CSHL Professor Adrian Krainer and his lab, along with Omar Abdel-Wahab at Memorial Sloan Kettering Cancer Center, detailed how mutations of the genes IDH2 and SRSF2 are unexpected partners-in-crime for causing AML.

Specifically, the presence of the IDH2 mutation enhances the errors caused by the SRSF2 mutation, preventing cells in the bone marrow from maturing into the red and white blood cells an AML patient needs to overcome the disease. The team is now exploring ways to quickly shut this cooperation down, creating a powerful means to treat blood cancer.

“This all started when we were looking at patient data in The Cancer Genome Atlas and saw that again and again deadly cases of AML had both these mutations,” said Abdel-Wahab, a hematologist oncologist.

Prior to this research, the only known similarity between the two mutations was that they are involved in pre-cancerous symptoms. But in many cases, the cause of the symptoms is not the cause of cancer itself.

“Just because you see a mutation [in a sick patient’s cells] doesn’t really show that it’s directly contributing to the disease,” Krainer said.

To determine if the IDH2 and SRSF2 mutations are indeed at work in AML, Abdel-Wahab joined forces with Krainer’s lab. The team detailed their findings in a paper recently published in Nature.

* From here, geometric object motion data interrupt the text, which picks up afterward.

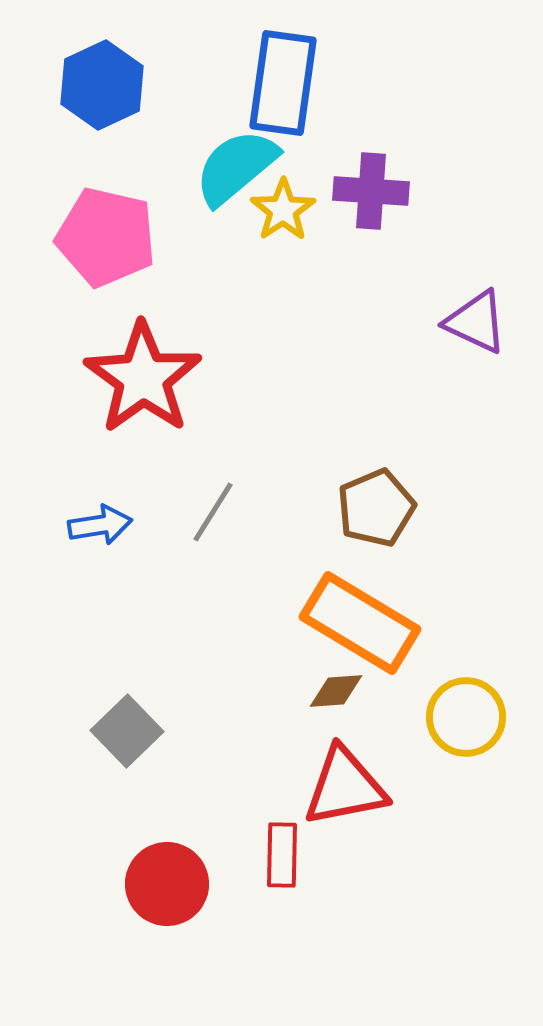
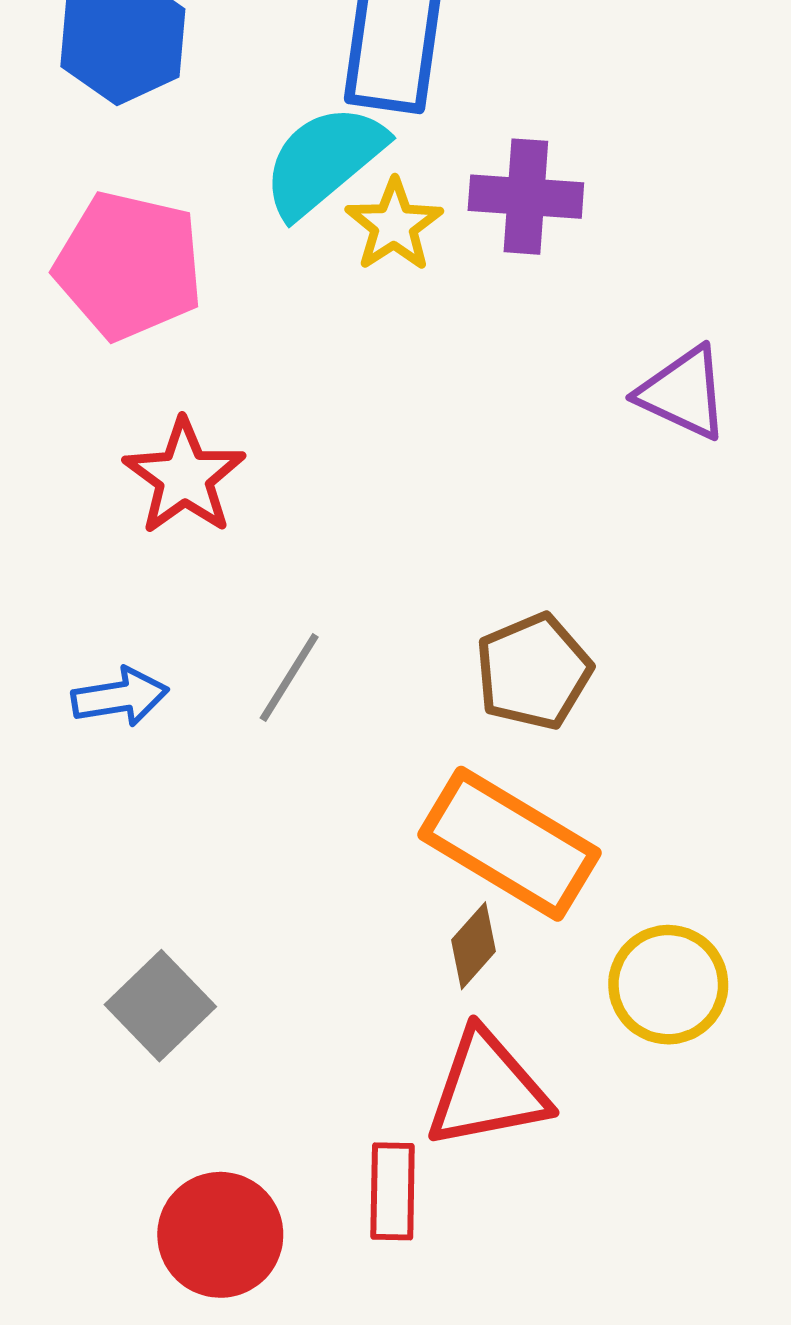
red star: (143, 378) -> (184, 477), size x0.7
brown diamond: (336, 691) -> (473, 946), turned -44

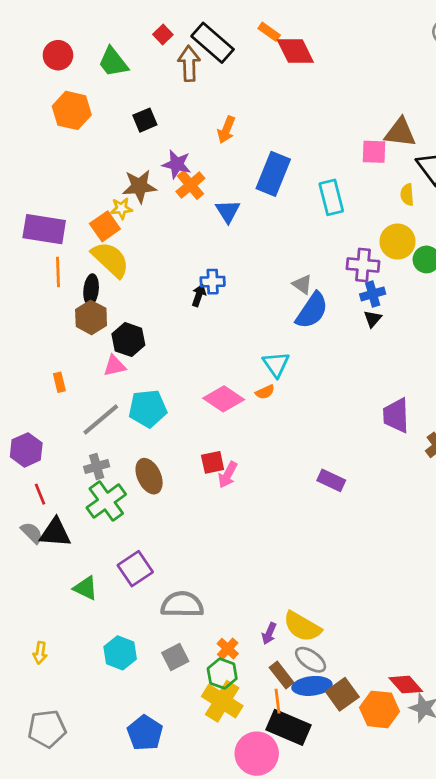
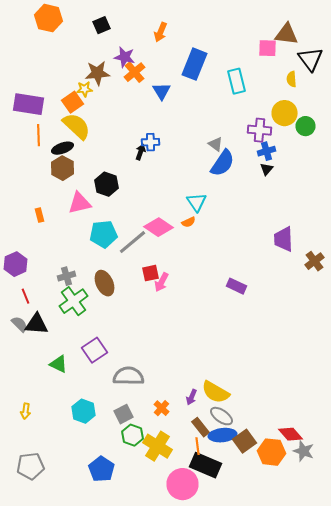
black ellipse: (91, 290) -> (62, 148), turned 65
black hexagon: (128, 340) -> (106, 184), moved
pink triangle: (115, 366) -> (80, 203), size x1.4
gray line: (101, 420) -> (132, 242), moved
green hexagon: (222, 674) -> (132, 435), moved

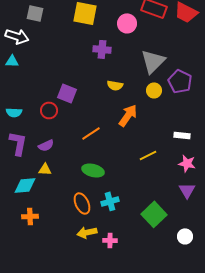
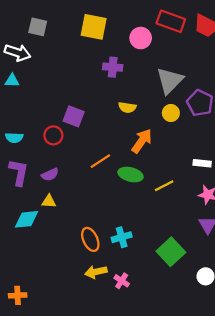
green ellipse: (93, 170) -> (131, 175), moved
orange cross: (30, 216) -> (18, 295), moved
pink cross: (110, 240) -> (122, 281), turned 32

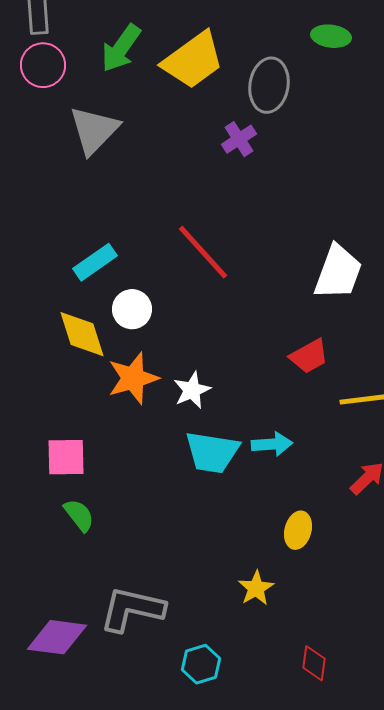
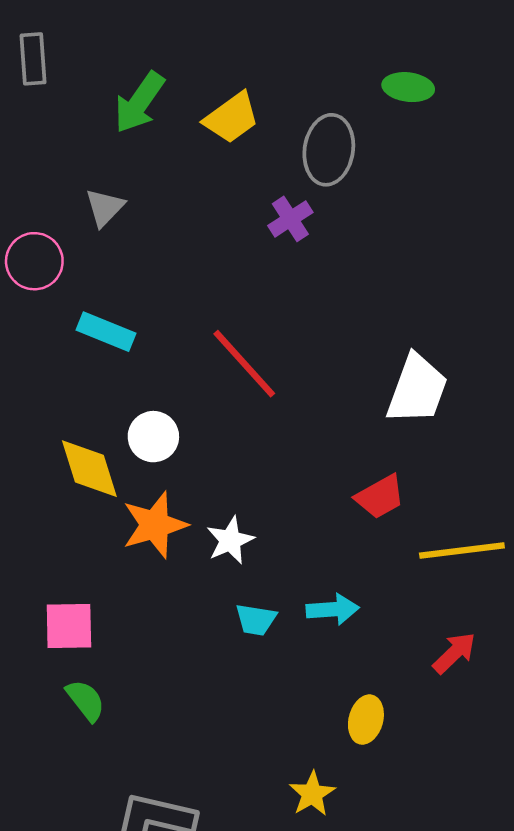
yellow trapezoid: (193, 60) -> (231, 118), size x0.7
pink circle: (43, 65) -> (34, 261), moved
gray triangle: (94, 130) -> (105, 207), size x0.6
cyan rectangle: (95, 262) -> (106, 332), moved, turned 57
cyan trapezoid: (212, 452) -> (256, 620), size x0.6

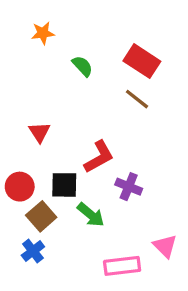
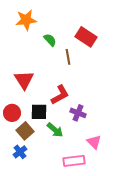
orange star: (43, 33) -> (26, 20), size x1.5
brown line: (137, 99) -> (68, 57), moved, turned 42
red triangle: (40, 132) -> (24, 80), size x1.5
pink triangle: (165, 246) -> (94, 142), moved

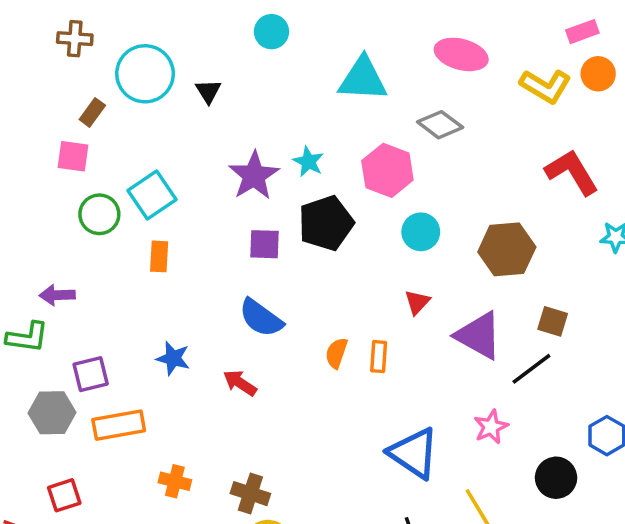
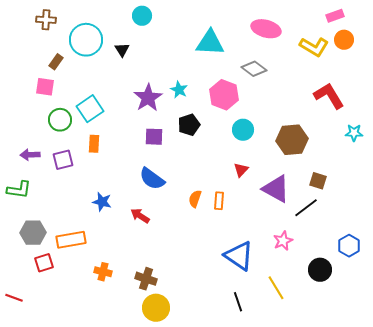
cyan circle: (271, 32) -> (142, 16), moved
black pentagon: (326, 223) -> (189, 125), size x0.7
purple arrow: (57, 295) -> (30, 155), moved
purple square: (91, 374) -> (63, 160), moved
red square: (64, 495) -> (44, 263), moved

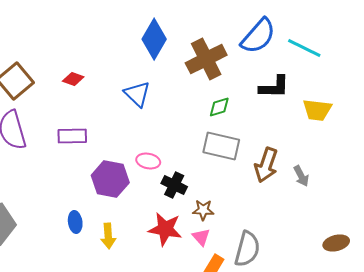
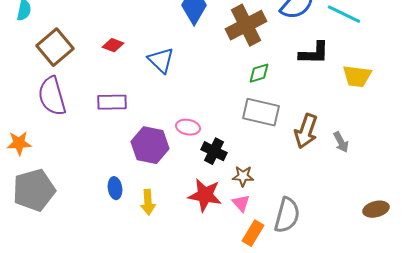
blue triangle: (137, 94) -> (161, 60), moved

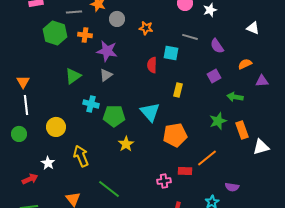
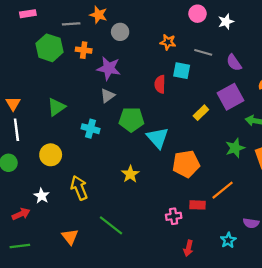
orange star: (146, 28) -> (168, 42), moved
green triangle: (73, 76) -> (56, 107), moved
purple square: (214, 76) -> (231, 97), size x1.6
yellow rectangle: (178, 90) -> (201, 113), moved, turned 32
green pentagon: (114, 116) -> (131, 120), moved

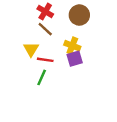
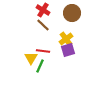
yellow cross: (72, 46) -> (66, 39), turned 32
yellow triangle: (31, 49) -> (31, 58), moved

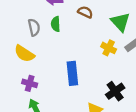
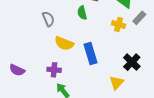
green semicircle: (56, 24) -> (82, 13), moved
yellow semicircle: (24, 54) -> (64, 43), moved

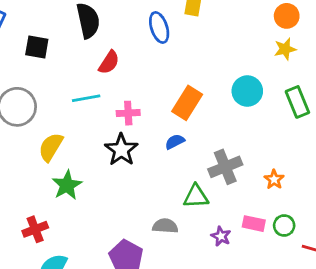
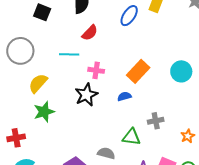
blue ellipse: (159, 27) -> (129, 16), turned 40
gray cross: (225, 167) -> (156, 121), size x0.7

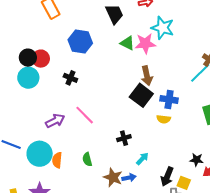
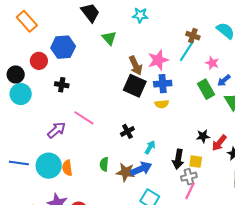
cyan star: (163, 28) -> (140, 15), size x0.7
green triangle: (127, 43) -> (109, 38), turned 35
pink star: (145, 44) -> (158, 60), moved
red circle: (41, 59) -> (39, 61), moved
green semicircle: (87, 159) -> (104, 164), moved, turned 32
blue arrow: (129, 178) -> (141, 169), size x1.5

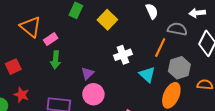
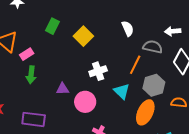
purple triangle: (88, 73) -> (63, 89), turned 40
pink circle: (93, 94) -> (85, 102), moved

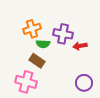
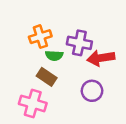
red arrow: (80, 46) -> (101, 58), size x1.5
purple circle: (84, 83) -> (92, 91), moved

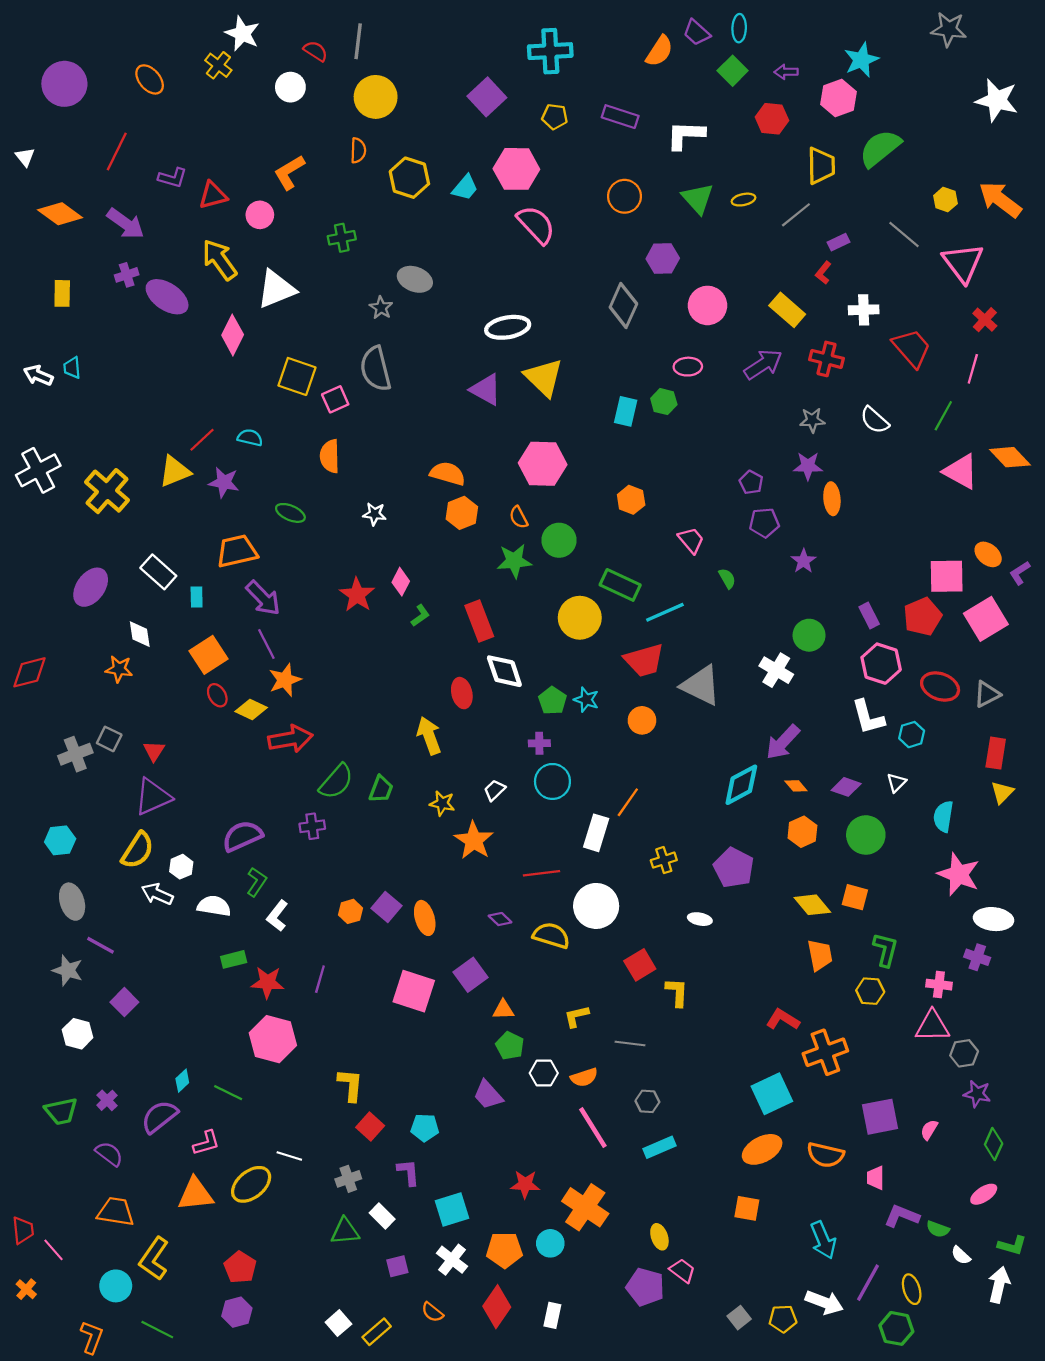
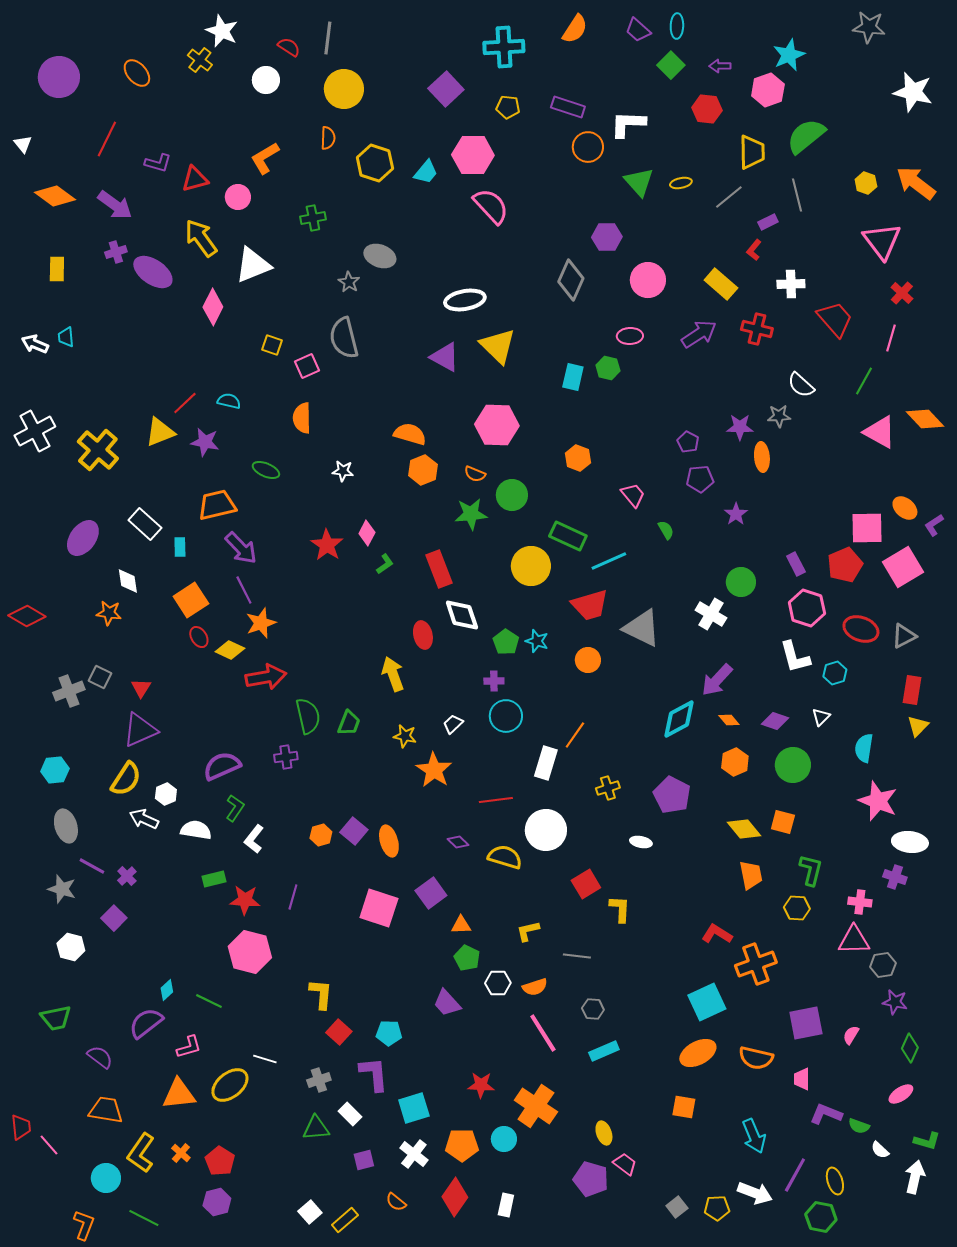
orange semicircle: (659, 51) -> (575, 29), moved
orange circle: (625, 196) -> (588, 147), moved
gray line: (904, 234) -> (797, 195), moved, turned 36
yellow square: (297, 376) -> (272, 345), size x0.6
gray star: (812, 420) -> (779, 416), moved
orange semicircle: (519, 517) -> (475, 474), turned -40
red diamond: (29, 672) -> (27, 616), turned 45
green semicircle: (336, 781) -> (308, 716), turned -54
purple cross: (107, 1100) -> (127, 876), moved
purple L-shape: (408, 1172) -> (374, 1074), size x1.4
orange cross: (26, 1289) -> (181, 1153), moved

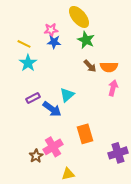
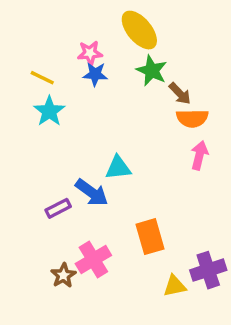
brown arrow: (90, 66) -> (180, 94), moved
cyan triangle: (67, 95) -> (118, 168), turned 35
purple rectangle: (33, 98) -> (58, 208), moved
yellow triangle: (68, 174) -> (175, 286), moved

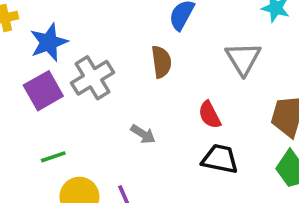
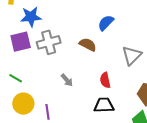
brown semicircle: (161, 62) -> (88, 45), turned -72
green line: (53, 157) -> (16, 78), turned 32
black trapezoid: (220, 159) -> (104, 105), turned -30

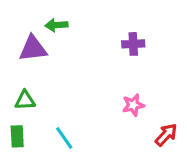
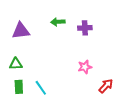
green arrow: (56, 25) -> (58, 22), moved
green rectangle: (17, 136) -> (19, 87), moved

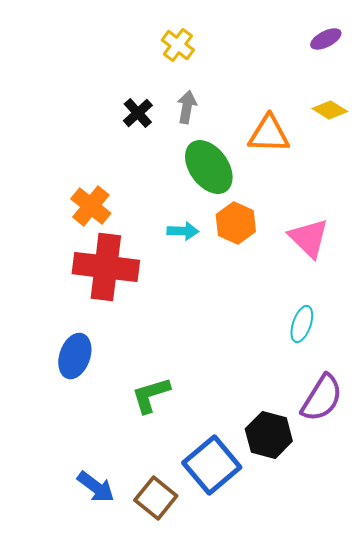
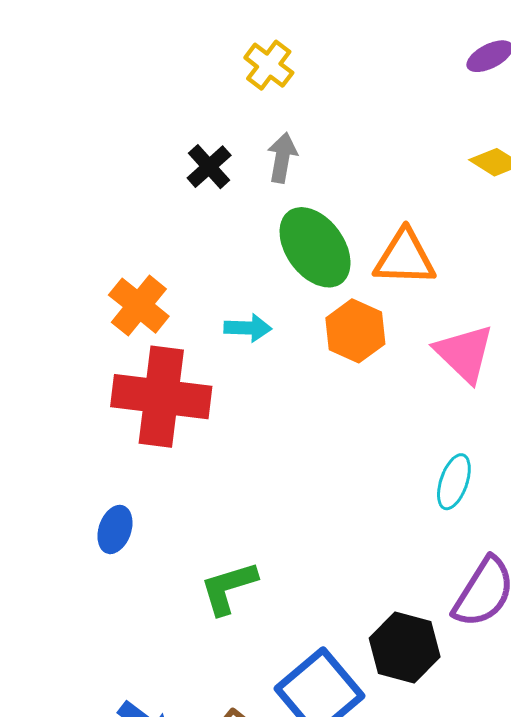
orange triangle: (269, 134) -> (405, 258), moved
cyan arrow: (183, 231) -> (248, 328), moved
blue ellipse: (75, 356) -> (115, 529), size x0.7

The researchers knew that one of the two mutations in question, the SRSF2 gene, causes errors in a crucial process called RNA splicing. Splicing converts messages from DNA, called RNA, into readable instructions for a cell. Errors in this process can result in serious cell malfunction.

Researchers originally did not think splicing defects driven by SRSF2 were tied to AML because DNA tests show the mutations are present in only 1% of AML patients. The Krainer lab, which specializes in RNA splicing, found that this problem is actually much more common, appearing about 11% of the time in AML patients.

Kuan-Ting Lin, a postdoctoral researcher from Krainer’s lab, discovered this by searching for signs of the SRSF2 mutation in RNA. His search could be likened to dusting for SRSF2’s fingerprints within the gene’s actual workplace (RNA), instead of simply searching an entire office block (DNA).

Further experiments from Abdel-Wahab’s lab revealed that the severity of the identified SRSF2 splicing errors can be enhanced by the presence of a second mutation, IDH2, resulting in even more defective blood cells.

“So in some ways, these two genes, when defective, are cooperating,” Krainer said. “Now that we do know about this interdependence, we may find points where we can intervene.”